Roanoke Times Copyright (c) 1995, Landmark Communications, Inc. DATE: FRIDAY, October 14, 1994 TAG: 9410140113 SECTION: NATIONAL/INTERNATIONAL PAGE: A-12 EDITION: METRO SOURCE: DATELINE: WASHINGTON LENGTH: Short
In three columns written over the past week, Carl Rowan, the syndicated columnist, has asserted that Gibson has used his position as chairman for personal gain.
Rowan, a former official in the Johnson administration, alleged that the chairman had used an American Express card provided by the civil rights organization to charge more than $500,000 in airline travel, hotel expenses, car rentals and personal items since 1986.
Copies of NAACP financial records viewed Thursday indicated that for 1990 Gibson was given either $2,800 or $3,000 a month. Copies of the checks list the reason for the payments as ``board travel and per diem'' or ``office expenses.'' But the fact that the amount paid never varied raised the question of whether they constituted a stipend.

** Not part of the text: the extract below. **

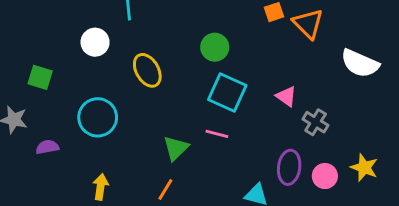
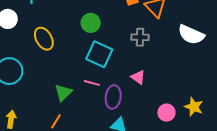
pink triangle: (286, 96) -> (138, 77), moved
gray cross: (316, 122) -> (140, 37), moved, turned -30
purple ellipse: (289, 167) -> (113, 97), moved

Financial records also indicate that in 1986, Gibson, a dentist from Greenville, S.C., who, like all board members, is a part-time volunteer, billed the organization for $30,579 in travel, hotel, restaurant and car-rental expenses - nearly three times the $11,479.07 billed to the organization by Benjamin Hooks, who was its full-time paid executive director at the time.
Gibson has denied using the organization's funds for personal use, and last week the board's executive committee released a statement supporting him against the allegations first raised by Rowan.